Benz v Armstrong (2022) NSWSC 534 is a recent decision made by the NSW Supreme Court that dealt with a notional estate and the clawback of superannuation death benefits that were subject to a valid BDBN.

Dr Benz passed away leaving his second wife, Erlita, and six children to his first marriage. There were three different claims of provision made by three of his six children. The defendant to each proceeding was Erlita, who was also executor/ trustee of his estate. Pursuant to the will, Erlita was to benefit from most of his assets, including his superannuation balance of over $12 million. The super was to pass to Erlita via a valid BDBN to which she paid out the benefits to herself shortly after the family provision claims were made and before mediation was scheduled. The residue of the estate was to be divided equally among his six children. There was very little residue to divide, which Erlita acknowledged.

One of the issues that was considered by Justice Ward was whether the provision for the three plaintiffs was adequate for their proper maintenance, education or advancement of life based on the history of the family and the deceased’s testamentary intention.
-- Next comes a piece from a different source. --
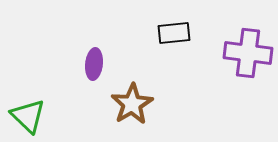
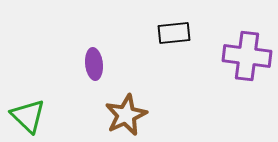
purple cross: moved 1 px left, 3 px down
purple ellipse: rotated 12 degrees counterclockwise
brown star: moved 6 px left, 11 px down; rotated 6 degrees clockwise
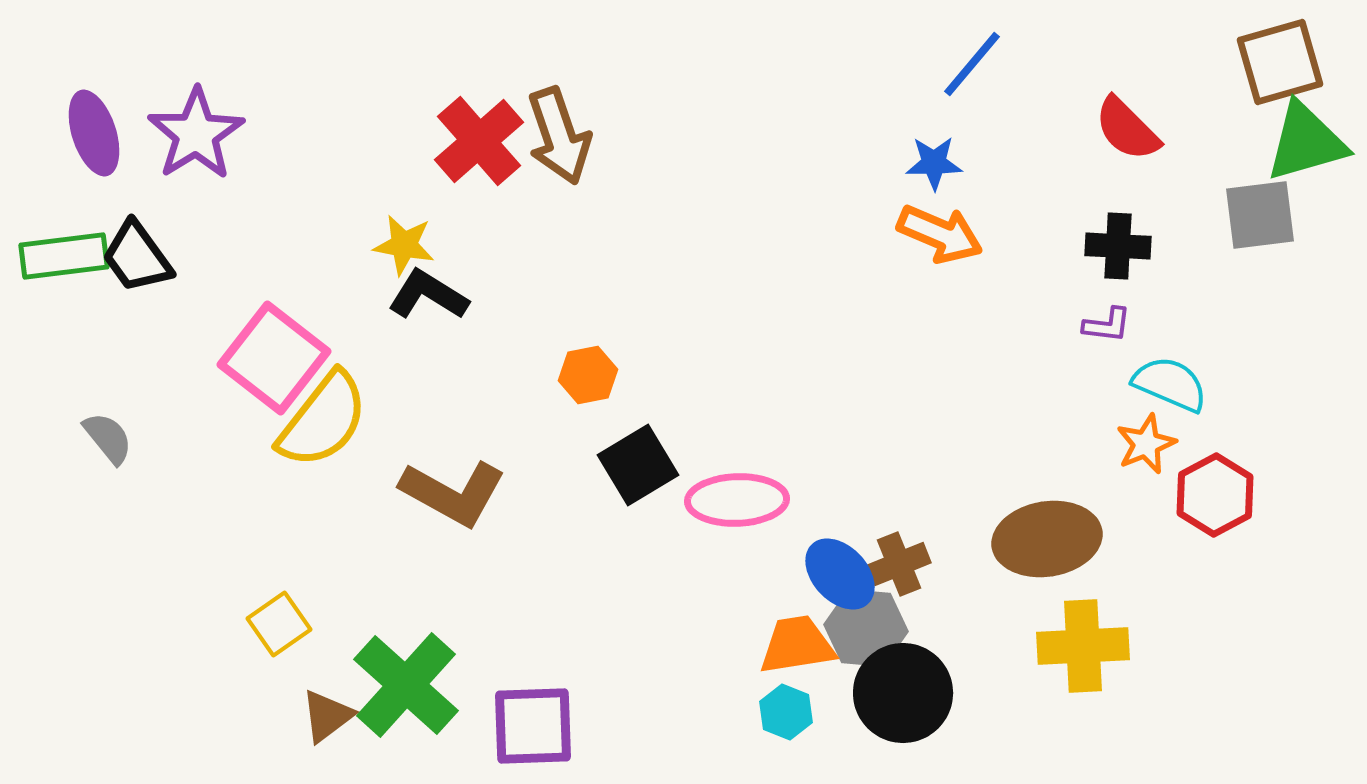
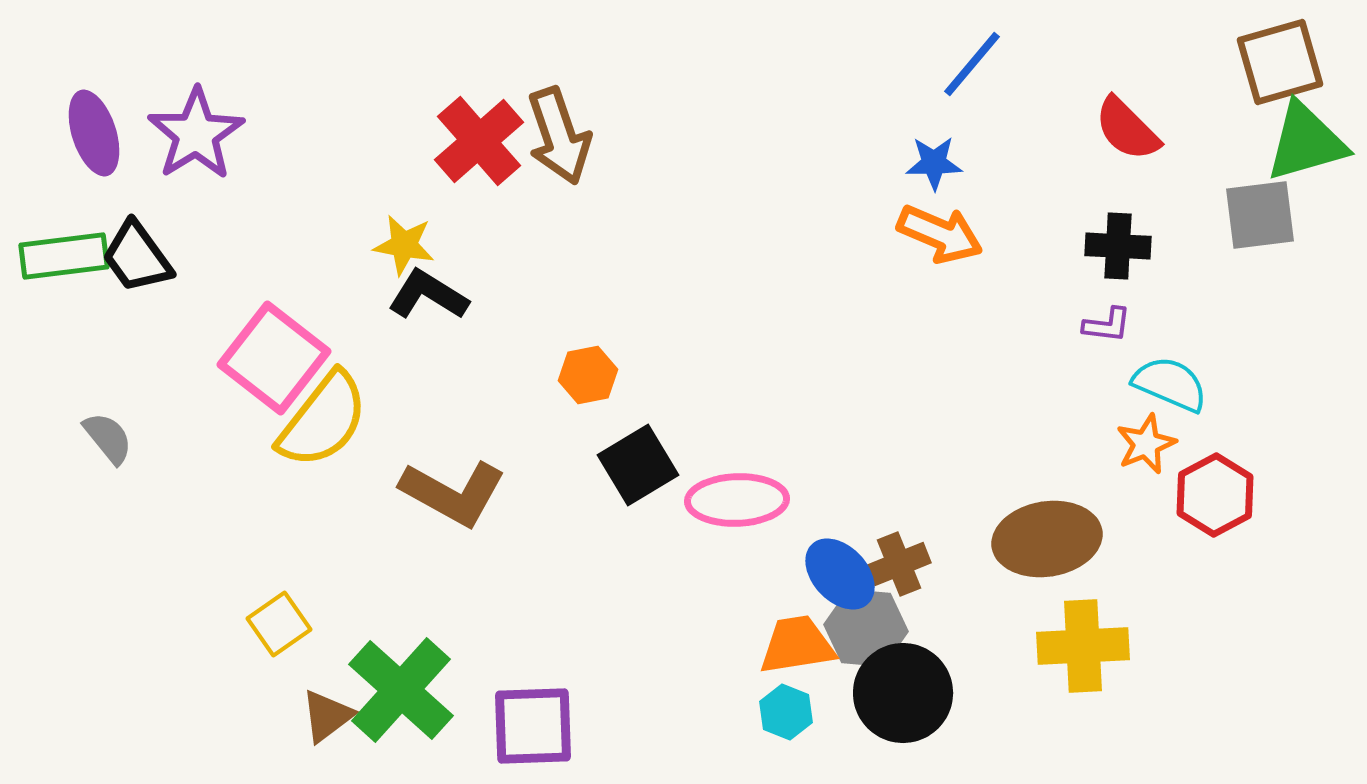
green cross: moved 5 px left, 5 px down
Also considered was whether the relevant property transactions, being the in-specie transfer of shares to satisfy the superannuation death benefit payments, were a notional asset to the estate, that is, was there a failure by Dr Benz to revoke the BDBN prior to his death and put in place a new one in favour of the executor of his estate? The plaintiffs submitted that by omitting to revoke his nomination and/or give a replacement nomination, the deceased brought himself within the provisions of sections 75 and 76(2)(a) of the Succession Act.

Justice Ward concluded the deceased’s failure to revoke his BDBN and put in place a replacement nomination was in fact a transaction within the meaning of section 76(2)(a) of the act. Therefore, the superannuation was to form part of the notional estate available for distribution based on the family provision orders.